Dopo decenni di oblìo, dimenticato da tutti e reso invisibile agli occhi degli stessi abitanti, molti dei quali ne ignoravano l’esistenza, poco dopo mezzogiorno di sabato 25 settembre 2021, è tornato al suo antico splendore e a funzionare il restaurato Orologio solare ottocentesco a ore italiche di corso Vittorio Emanuele III di Valverde, ridente paesino alle porte di Catania.

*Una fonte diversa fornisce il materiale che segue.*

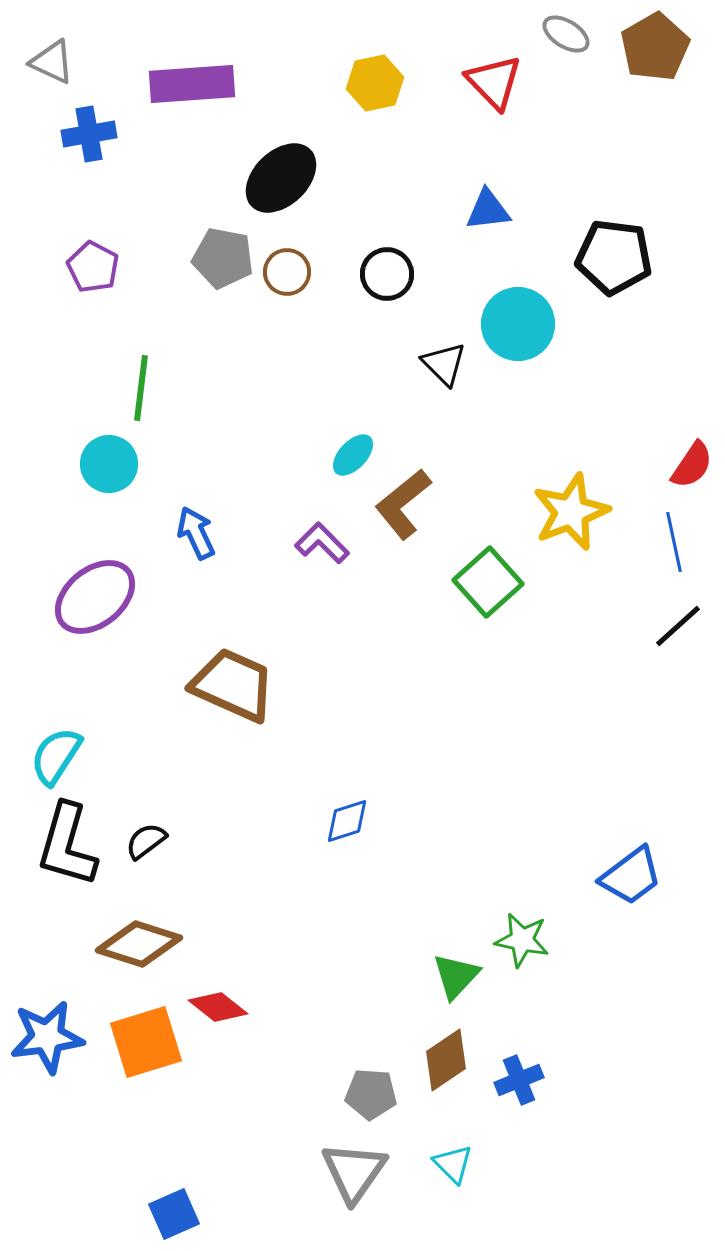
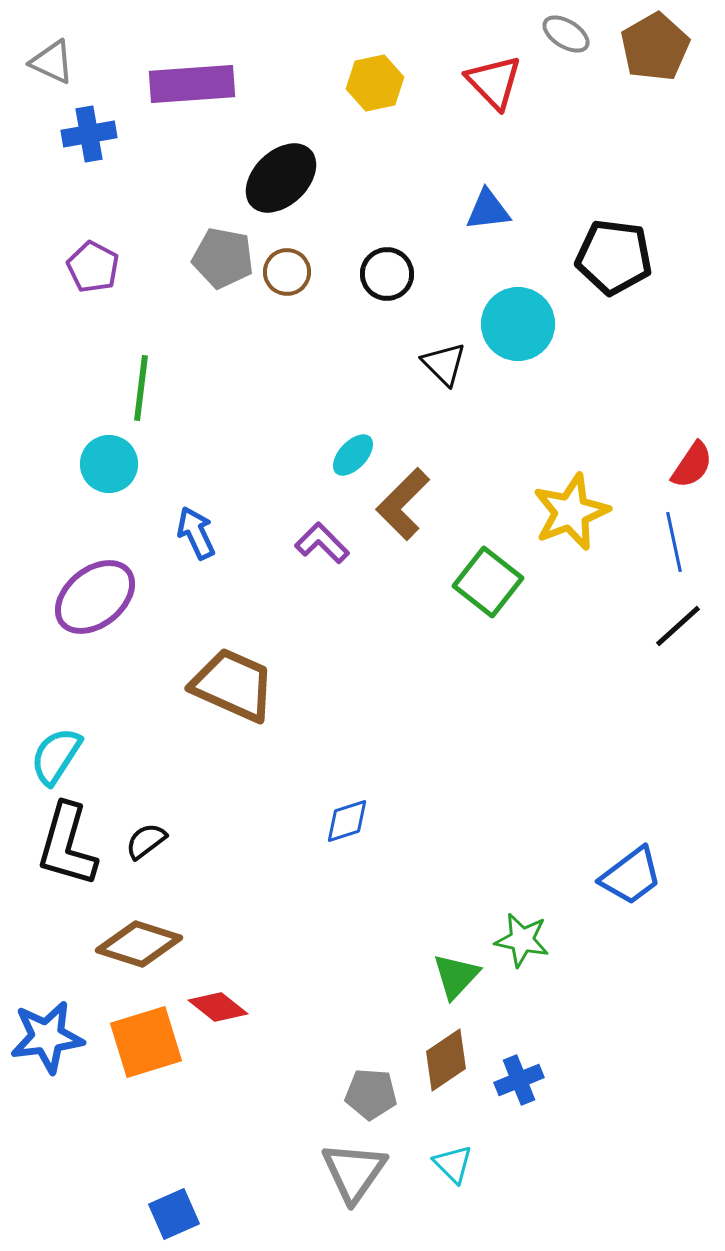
brown L-shape at (403, 504): rotated 6 degrees counterclockwise
green square at (488, 582): rotated 10 degrees counterclockwise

L’intervento di recupero e valorizzazione culturale di questo quadrante solare datato 1854 è stato proposto dall’associazione “Stelle e Ambiente” di Catania, col supporto scientifico dell’esperto gnomonista geometra Michele Trobia, che ha progettato il nuovo orologio solare a ore italiche posto al disotto di quello antico, ma più completo perché corredato dalla retta equinoziale e dalle curve solstiziali, nonché da quattro tabelle esplicative apposte lateralmente che, pure esso, da sabato scorso è entrato in funzione. L’intervento di restauro conservativo è stato realizzato dalla ditta Calvagna di Aci S. Antonio, la stessa che portò a compimento il complesso e delicato restauro dell’orologio solare ottocentesco ideato dal sacerdote-scienziato Salvatore Franco di Biancavilla (CT) e apposto sulla parete di un edificio che si affaccia nella corte dell’Arcivescovado di Catania (pure questo intervento di recupero fu possibile attuarlo grazie alla tenacia del geometra Trobia).
Sabato scorso, a svelare al pubblico l’orologio solare a ore italiche ottocentesco restaurato e quello moderno di Trobia sono stati il sindaco di Valverde, arch. Angelo Spina, e l’assessora Maria Carmela Gammino, che ha svolto un ruolo determinante nella complessa operazione che ha consentito il ripristino di questo autentico “gioiello” della Gnomonica ottocentesca. Erano presenti il presidente di “Stelle e Ambiente”, prof. Giuseppe Sperlinga, il geometra Michele Trobia, i consiglieri di “Stelle e Ambiente” professoressa Giovanna Cavallaro e signor Salvatore Silviani e l’amico Michele Torrisi di Valverde, che qualche anno fa segnalò al prof. Sperlinga l’esistenza dell’antico quadrante solare.
Adesso è auspicabile che i due orologi solari a ore italiche diano l’input alla realizzazione di altri quadranti e meridiane solari affinché Valverde presto diventi il “paese delle Meridiane”, come Aiello del Friuli, dove accorrono ogni anno migliaia e migliaia di persone per ammirare questi capolavori della Gnomonica.